Climate talks set to go through the night as wrangling continues

Updated

Battle lines have been exposed amid intense diplomatic wrangling as crucial United Nations climate talks reach the end game.

Ministers from more than 190 countries were gearing up to work through the night again at the summit in Paris to secure a final draft of the deal as the talks slipped past their official Friday evening deadline.

The final deal could include references to making efforts to keep temperature rises to no more than 1.5C above pre-industrial levels - a key ask of the most vulnerable countries who fear greater warming could threaten their very survival - as many countries are thought to be "comfortable" with the idea.

Although it could still change in the final draft, as it stands the agreement would seek to keep temperature rises to "well below" 2C above pre-industrial levels - beyond which dangerous climate change is widely expected - as well as to pursue efforts to limit the temperature increase to 1.5C.

But there are warnings about the feasibility of meeting the 1.5C target, with Professor Geoffrey Maitland, professor of energy engineering at Imperial College London, describing it as "extremely challenging, verging on the unrealistic" given that global temperature rises are already at 1C.

"However, if it acts as an aspiration to ensure that we do meet 2C, then that will be good," he added.

Experts warn that to stabilise the climate at any temperature will require net zero emissions at some stage, which is included in the current deal as "reaching greenhouse gas emissions neutrality in the second half of the century".

It is likely to require action to plant forests, store carbon in soil or develop technology to capture carbon emissions from power plants and store them permanently underground, particularly to meet the more stringent 1.5C goal.

The level of ambition in the final deal being negotiated in the talks, which have almost reached the "end of the road", according to French foreign minister Laurent Fabius, who is chairing the talks, remains one of the key issues.

The issue of "loss and damage" - the recognition that some of the most vulnerable countries need support to cope with irreversible impacts such as inundation of their land from rising sea levels - is also hugely difficult, with developed countries refusing anything that could open them up to liability or compensation.
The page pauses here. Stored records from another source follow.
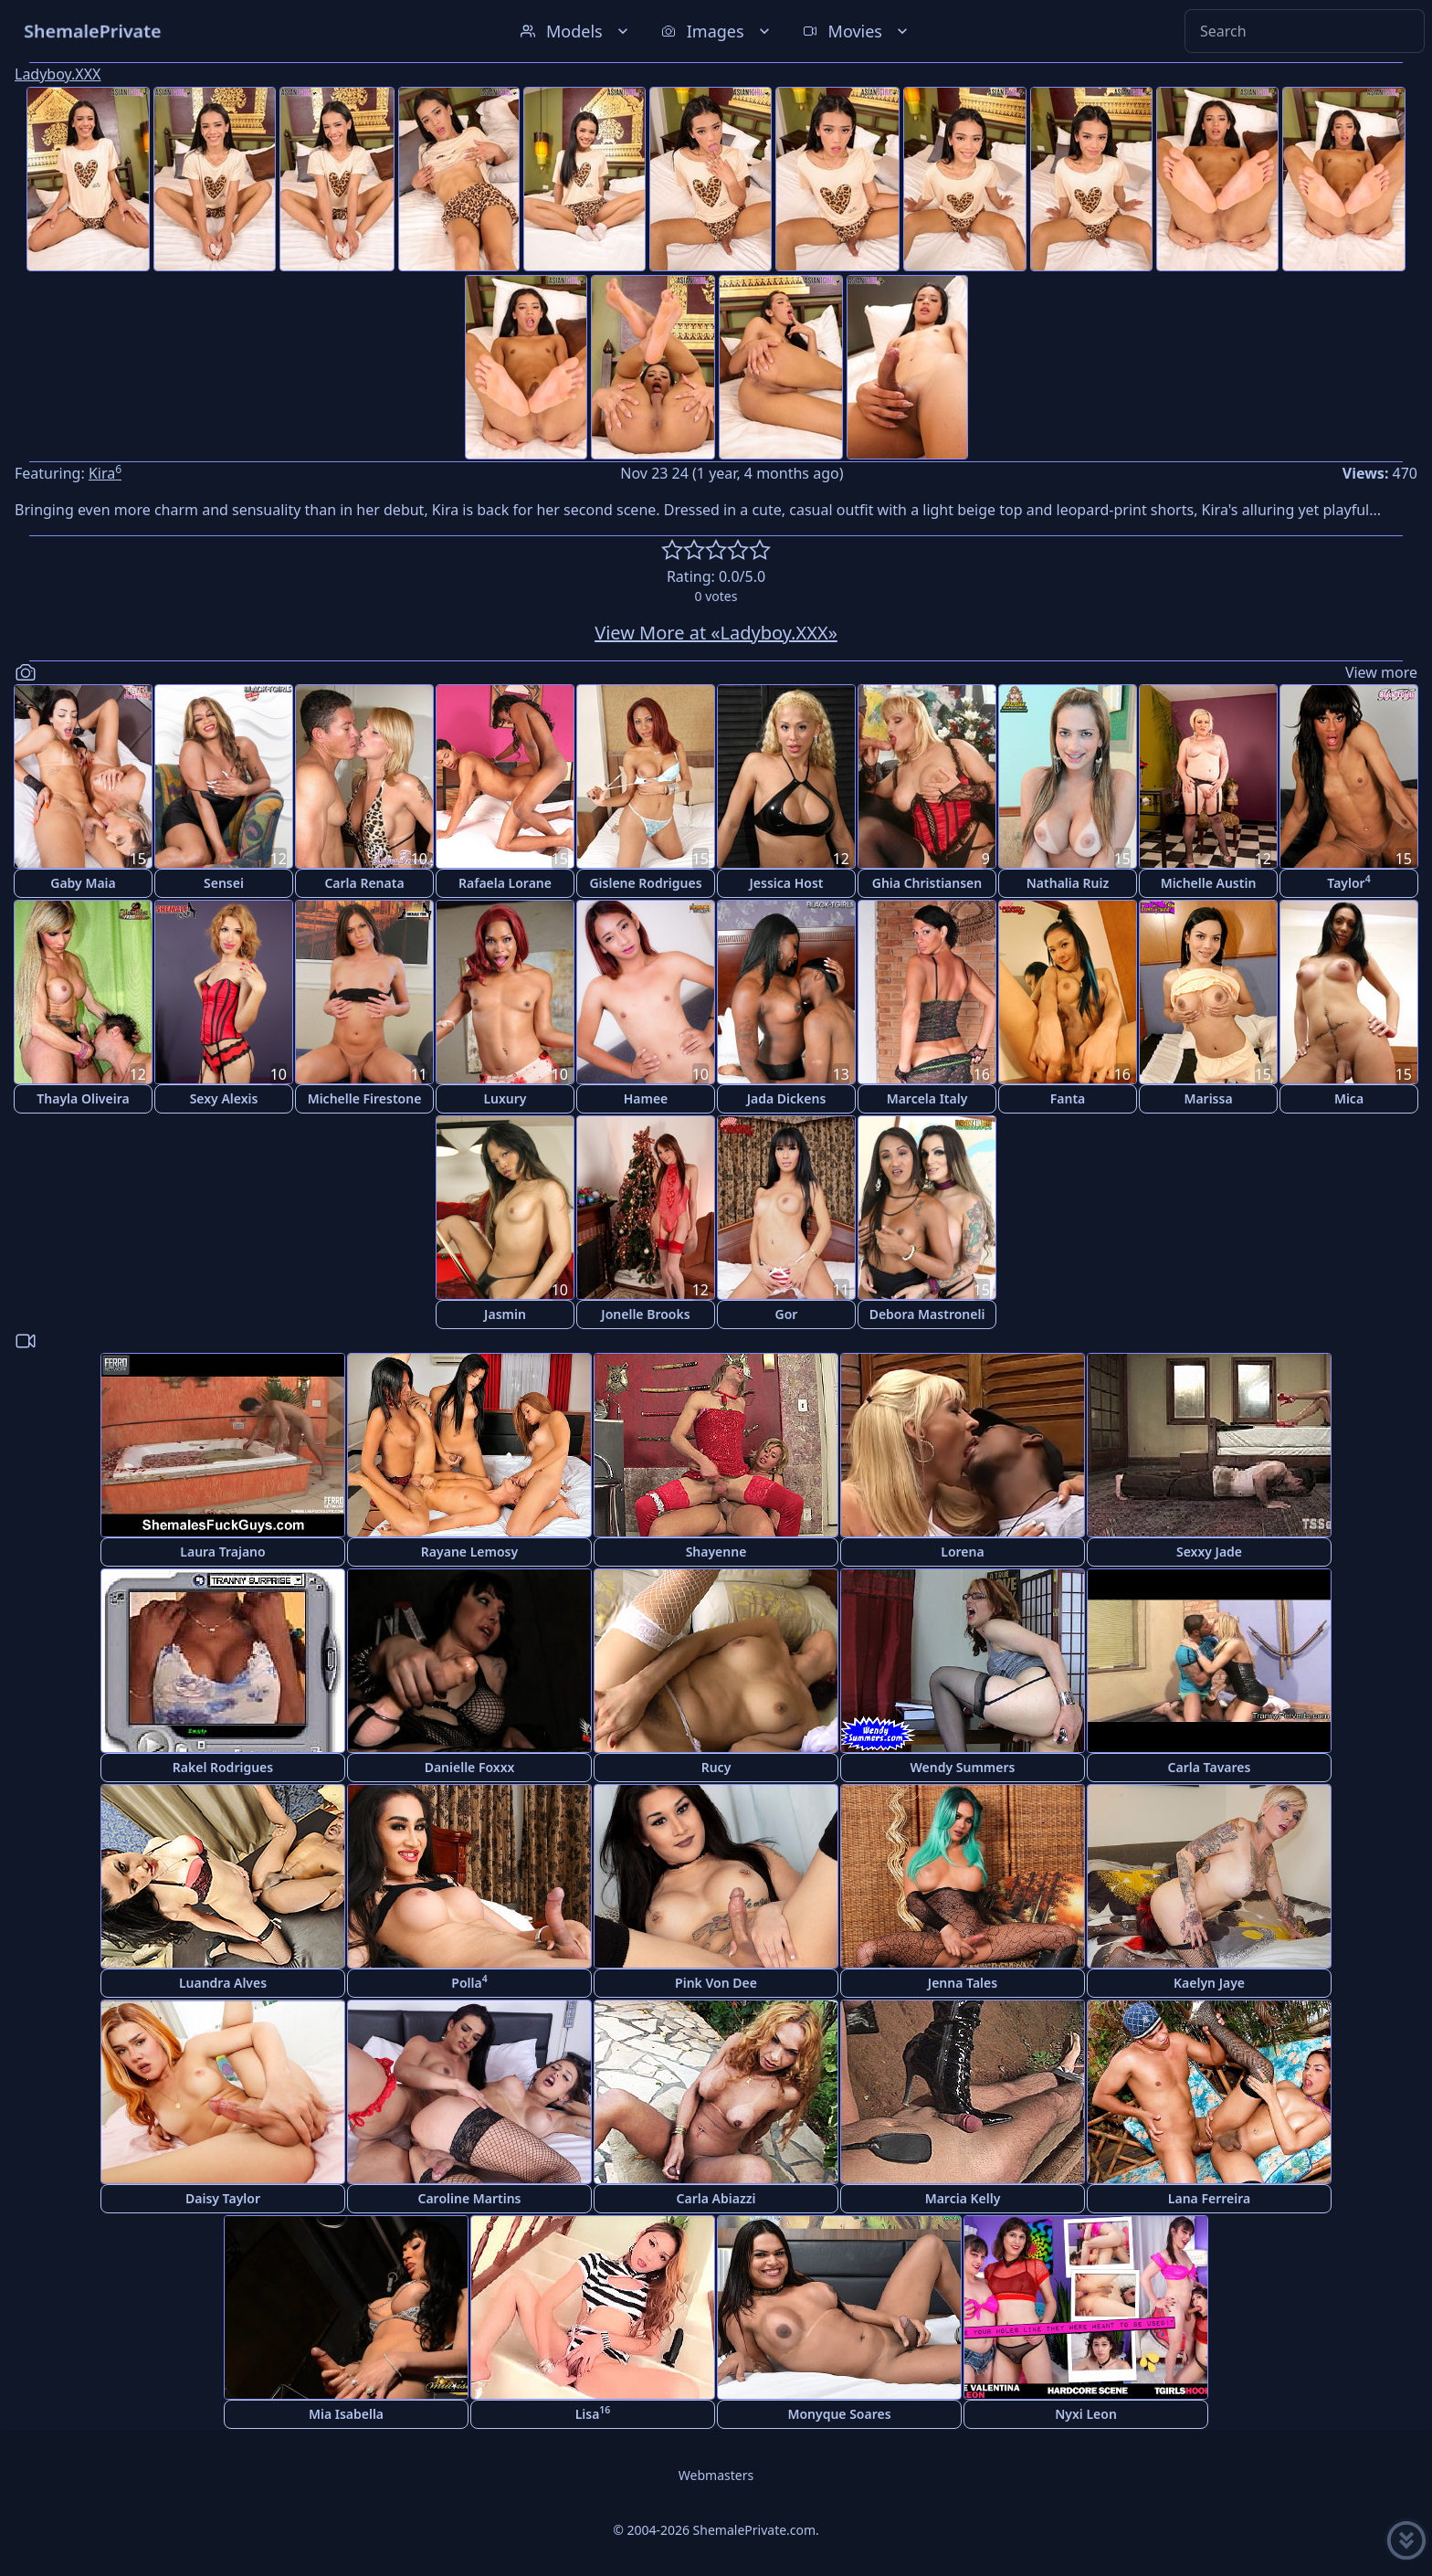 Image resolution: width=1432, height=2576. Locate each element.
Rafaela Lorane (505, 883)
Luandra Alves (223, 1982)
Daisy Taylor (222, 2198)
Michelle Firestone (365, 1098)
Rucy (716, 1767)
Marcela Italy (927, 1098)
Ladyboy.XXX (58, 74)
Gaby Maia (83, 883)
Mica (1349, 1098)
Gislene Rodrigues (645, 883)
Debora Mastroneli (927, 1314)
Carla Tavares (1209, 1767)
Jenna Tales (962, 1982)
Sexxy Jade (1209, 1551)
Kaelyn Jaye (1209, 1982)
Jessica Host (787, 883)
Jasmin (505, 1314)
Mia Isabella (346, 2414)
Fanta (1068, 1098)
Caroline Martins (469, 2198)
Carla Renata (364, 883)
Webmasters (716, 2475)
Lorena (962, 1551)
Finance for poor countries to deal with climate change and the different responsibilities of developed and developing countries to tackle climate change and pay for it, are also still the focus of political dispute.

It is thought there is movement on issues, however, that could lead to compromises, and that all countries still want to get a deal.

Nevertheless, Indian environment minister Prakash Javadekar accused developed countries of not showing flexibility towards poorer countries, and warned that unless rich nations showed the "spirit of accommodation", the success of the talks was not guaranteed.

Among other countries, a "high ambition coalition" including the EU, some of the world's poorest and most vulnerable countries and the US, Chile, Colombia, Mexico, Iceland and Norway has called for a robust climate deal, with Brazil the most recent country to join the group.

Marshall Islands foreign minister Tony de Brum, the driving force behind the coalition, warned there had been a "co-ordinated campaign to gut the text" of ambition by some countries, and pledged to fight for a strong agreement.

The coalition is calling for a robust five-yearly review system which would see countries review and increase their pledged emissions cuts, a move that is necessary as current climate action plans would only limit temperature rises to 2.7C.

Meanwhile US president Barack Obama has spoken on the phone to president Xi Jinping of China in the push to achieve an ambitious climate deal, the White House said.

The two leaders agreed the Paris conference was a crucial opportunity to galvanise global efforts to tackle climate change, and committed that their negotiating teams at the talks would continue to work closely together and with others to get an ambitious climate agreement, officials said.

Despite the overrun and the thorny issues that need to be tackled, eminent economist Lord Stern - who wrote the key review on the economics of climate change - said it was the best atmosphere between countries that he had seen in 10 years of attending UN climate talks.

He put the change down to the fact that countries were now "seeing a way forward" that could tackle climate change and help address other issues such as giving people access to electricity and boosting economic growth.